What you should do: Would you transcribe exactly the lines from the beginning of the records below through the line with "Studierenden mit den", both included, omitting the pictures?

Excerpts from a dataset
- Opening Delimiter -
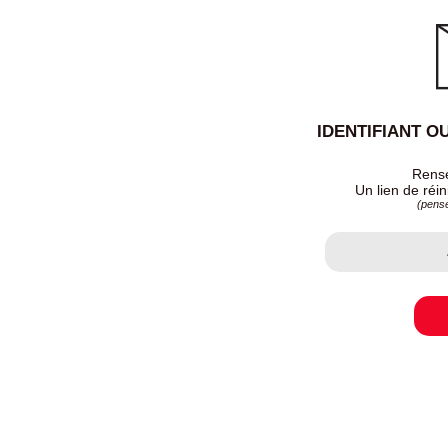
IDENTIFIANT O
Rense
Un lien de réin
(pense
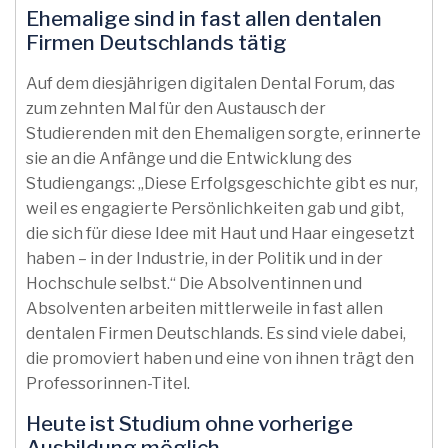
Ehemalige sind in fast allen dentalen
Firmen Deutschlands tätig
Auf dem diesjährigen digitalen Dental Forum, das
zum zehnten Mal für den Austausch der
Studierenden mit den Ehemaligen sorgte, erinnerte
sie an die Anfänge und die Entwicklung des
Studiengangs: „Diese Erfolgsgeschichte gibt es nur,
weil es engagierte Persönlichkeiten gab und gibt,
die sich für diese Idee mit Haut und Haar eingesetzt
haben – in der Industrie, in der Politik und in der
Hochschule selbst.“ Die Absolventinnen und
Absolventen arbeiten mittlerweile in fast allen
dentalen Firmen Deutschlands. Es sind viele dabei,
die promoviert haben und eine von ihnen trägt den
Professorinnen-Titel.
Heute ist Studium ohne vorherige
Ausbildung möglich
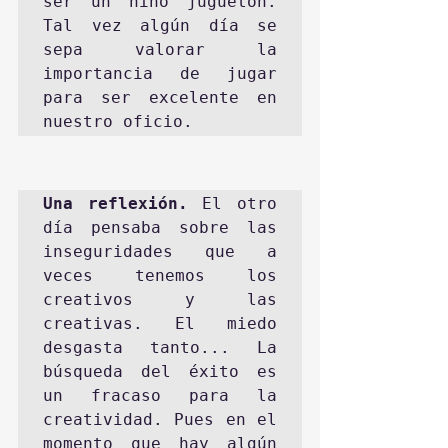
ser un niño juguetón. 
Tal vez algún día se 
sepa valorar la 
importancia de jugar 
para ser excelente en 
Una reflexión. 
El otro 
día pensaba sobre las 
inseguridades que a 
veces tenemos los 
creativos y las 
creativas. El miedo 
desgasta tanto... La 
búsqueda del éxito es 
un fracaso para la 
creatividad. Pues en el 
momento que hay algún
- Closing Delimiter -
Solved problem:
IDENTIFIANT O
Rense
Un lien de réin
(pense
Ehemalige sind in fast allen dentalen
Firmen Deutschlands tätig
Auf dem diesjährigen digitalen Dental Forum, das
zum zehnten Mal für den Austausch der
Studierenden mit den Ehemaligen sorgte, erinnerte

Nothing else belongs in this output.